# Your instructions:
Copy from the first line below down to and including the line with "info@salleckpublications.eu". Skip the pictures.

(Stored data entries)
- - - - - - -

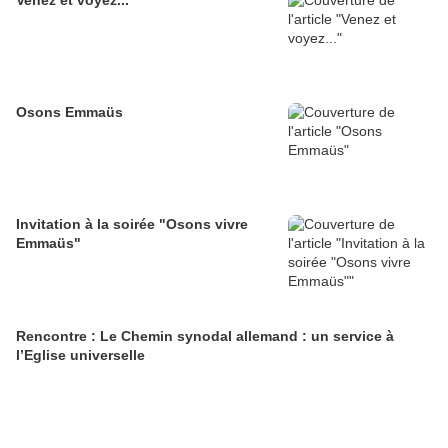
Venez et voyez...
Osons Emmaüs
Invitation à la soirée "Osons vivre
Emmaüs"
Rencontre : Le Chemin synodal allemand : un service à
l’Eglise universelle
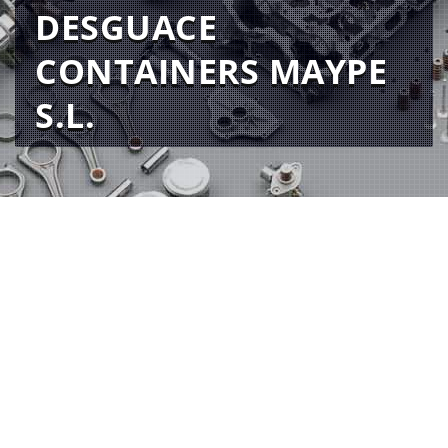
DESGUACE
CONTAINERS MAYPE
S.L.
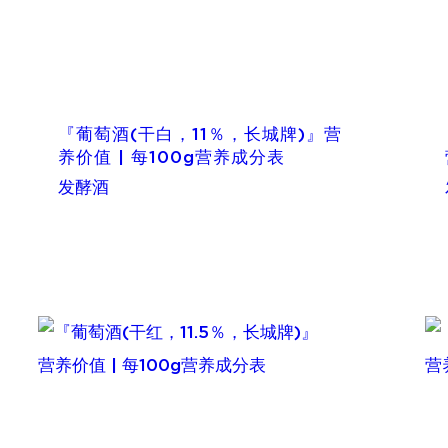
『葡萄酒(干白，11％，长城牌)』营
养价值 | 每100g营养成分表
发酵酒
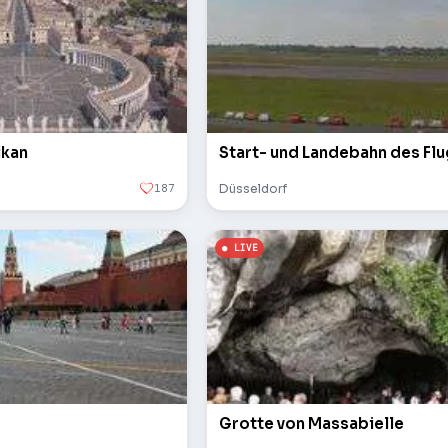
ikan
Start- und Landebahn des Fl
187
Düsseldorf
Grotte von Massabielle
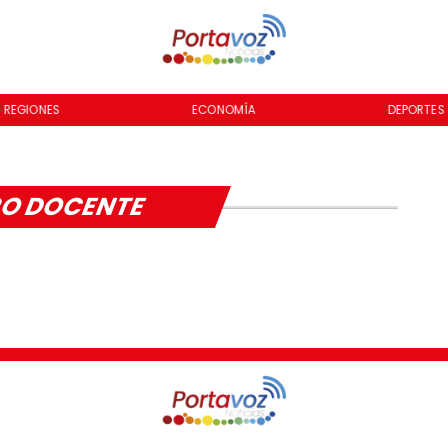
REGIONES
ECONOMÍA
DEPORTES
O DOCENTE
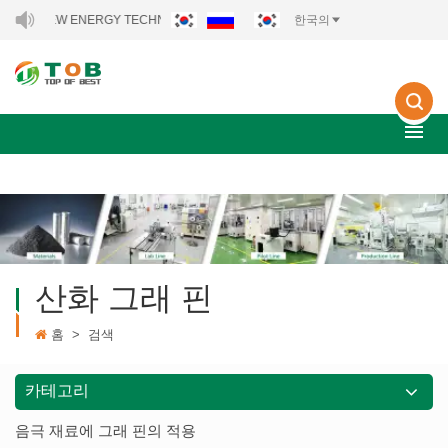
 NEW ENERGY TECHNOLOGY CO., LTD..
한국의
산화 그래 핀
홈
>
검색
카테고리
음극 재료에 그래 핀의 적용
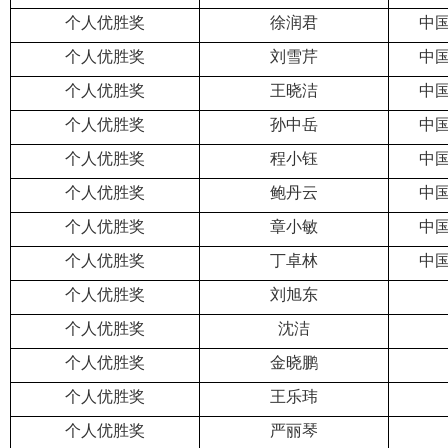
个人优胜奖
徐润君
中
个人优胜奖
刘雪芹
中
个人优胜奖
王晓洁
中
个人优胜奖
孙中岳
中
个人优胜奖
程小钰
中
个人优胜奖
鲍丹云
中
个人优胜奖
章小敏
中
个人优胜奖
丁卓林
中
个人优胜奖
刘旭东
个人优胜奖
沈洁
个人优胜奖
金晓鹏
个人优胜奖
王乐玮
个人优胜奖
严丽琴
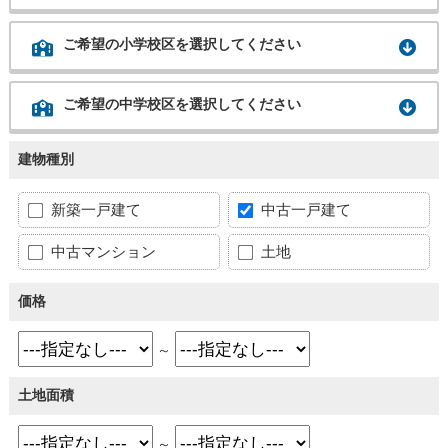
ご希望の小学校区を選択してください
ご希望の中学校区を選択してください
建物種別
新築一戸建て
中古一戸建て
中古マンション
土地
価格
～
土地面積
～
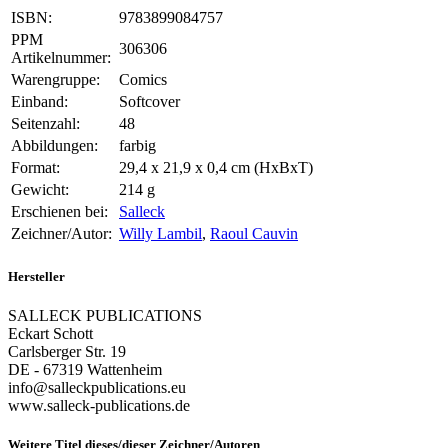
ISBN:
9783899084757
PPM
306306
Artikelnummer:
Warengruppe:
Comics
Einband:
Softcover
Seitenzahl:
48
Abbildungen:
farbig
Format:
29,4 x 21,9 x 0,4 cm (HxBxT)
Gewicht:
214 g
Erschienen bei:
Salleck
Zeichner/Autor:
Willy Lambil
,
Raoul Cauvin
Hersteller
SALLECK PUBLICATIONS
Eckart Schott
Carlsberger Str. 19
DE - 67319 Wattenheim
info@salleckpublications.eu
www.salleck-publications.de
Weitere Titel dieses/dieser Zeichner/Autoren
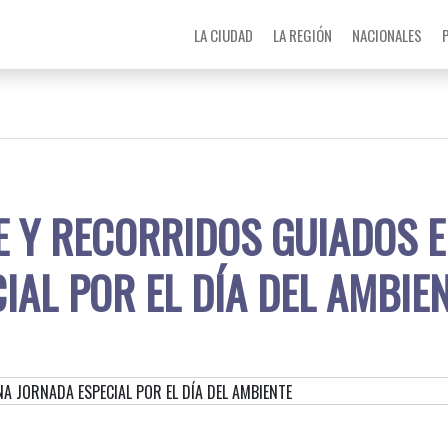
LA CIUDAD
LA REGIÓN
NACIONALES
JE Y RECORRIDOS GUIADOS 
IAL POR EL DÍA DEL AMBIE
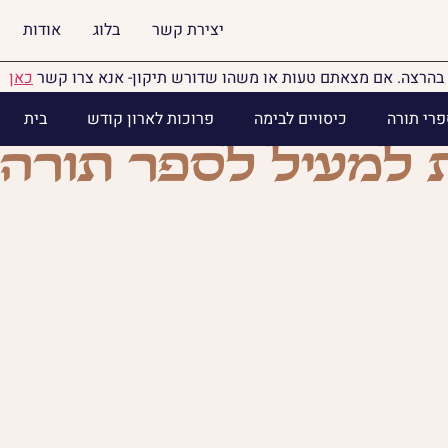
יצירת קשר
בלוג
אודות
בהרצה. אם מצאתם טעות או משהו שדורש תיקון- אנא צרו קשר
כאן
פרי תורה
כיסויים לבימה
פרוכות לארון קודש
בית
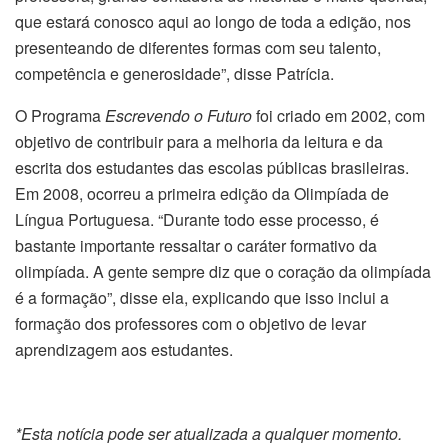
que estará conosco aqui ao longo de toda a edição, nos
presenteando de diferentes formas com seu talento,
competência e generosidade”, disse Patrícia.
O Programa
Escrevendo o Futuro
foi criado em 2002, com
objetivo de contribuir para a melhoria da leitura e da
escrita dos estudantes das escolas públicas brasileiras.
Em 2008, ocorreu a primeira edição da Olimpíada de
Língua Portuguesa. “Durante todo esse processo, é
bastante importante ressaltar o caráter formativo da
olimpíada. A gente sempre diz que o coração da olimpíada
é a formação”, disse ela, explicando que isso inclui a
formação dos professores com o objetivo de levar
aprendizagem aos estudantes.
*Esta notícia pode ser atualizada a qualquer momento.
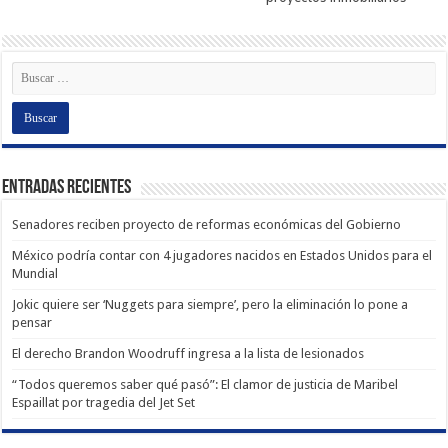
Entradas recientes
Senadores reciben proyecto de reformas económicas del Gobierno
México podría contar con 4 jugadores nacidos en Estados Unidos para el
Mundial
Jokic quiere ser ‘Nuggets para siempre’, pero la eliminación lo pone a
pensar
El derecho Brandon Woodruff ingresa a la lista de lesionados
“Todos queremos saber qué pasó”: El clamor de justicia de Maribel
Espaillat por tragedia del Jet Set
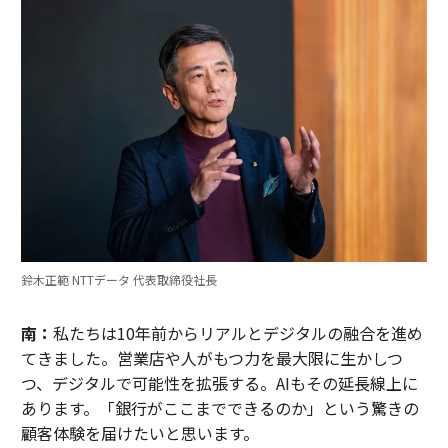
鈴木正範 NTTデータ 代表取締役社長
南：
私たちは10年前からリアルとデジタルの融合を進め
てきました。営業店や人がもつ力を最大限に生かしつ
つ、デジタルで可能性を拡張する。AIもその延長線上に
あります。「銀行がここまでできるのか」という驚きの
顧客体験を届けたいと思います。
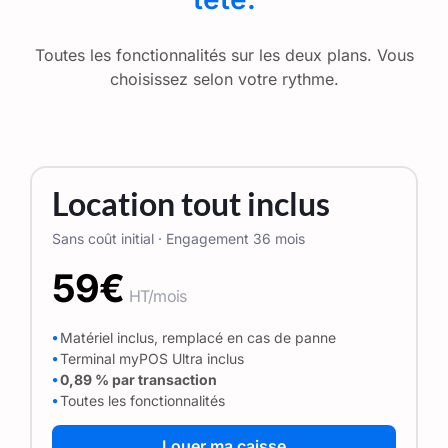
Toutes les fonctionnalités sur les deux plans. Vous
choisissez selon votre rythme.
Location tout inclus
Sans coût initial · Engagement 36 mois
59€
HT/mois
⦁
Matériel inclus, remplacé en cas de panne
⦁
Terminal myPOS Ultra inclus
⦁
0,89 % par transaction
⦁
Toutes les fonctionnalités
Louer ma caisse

- - - - - - -

# Written solution:
Venez et voyez...
Osons Emmaüs
Invitation à la soirée "Osons vivre
Emmaüs"
Rencontre : Le Chemin synodal allemand : un service à
l’Eglise universelle
DESGUACE
CONTAINERS MAYPE
S.L.
『葡萄酒(干白，11％，长城牌)』营
养价值 | 每100g营养成分表
发酵酒
ikan
Start- und Landebahn des Fl
187
Düsseldorf
Grotte von Massabielle
REGIONES
ECONOMÍA
DEPORTES
O DOCENTE
 NEW ENERGY TECHNOLOGY CO., LTD..
한국의
산화 그래 핀
홈
>
검색
카테고리
음극 재료에 그래 핀의 적용
个人优胜奖
徐润君
中
个人优胜奖
刘雪芹
中
个人优胜奖
王晓洁
中
个人优胜奖
孙中岳
中
个人优胜奖
程小钰
中
个人优胜奖
鲍丹云
中
个人优胜奖
章小敏
中
个人优胜奖
丁卓林
中
个人优胜奖
刘旭东
个人优胜奖
沈洁
个人优胜奖
金晓鹏
个人优胜奖
王乐玮
个人优胜奖
严丽琴
ご希望の小学校区を選択してください
ご希望の中学校区を選択してください
建物種別
新築一戸建て
中古一戸建て
中古マンション
土地
価格
～
土地面積
～
ISBN:
9783899084757
PPM
306306
Artikelnummer:
Warengruppe:
Comics
Einband:
Softcover
Seitenzahl:
48
Abbildungen:
farbig
Format:
29,4 x 21,9 x 0,4 cm (HxBxT)
Gewicht:
214 g
Erschienen bei:
Salleck
Zeichner/Autor:
Willy Lambil
,
Raoul Cauvin
Hersteller
SALLECK PUBLICATIONS
Eckart Schott
Carlsberger Str. 19
DE - 67319 Wattenheim
info@salleckpublications.eu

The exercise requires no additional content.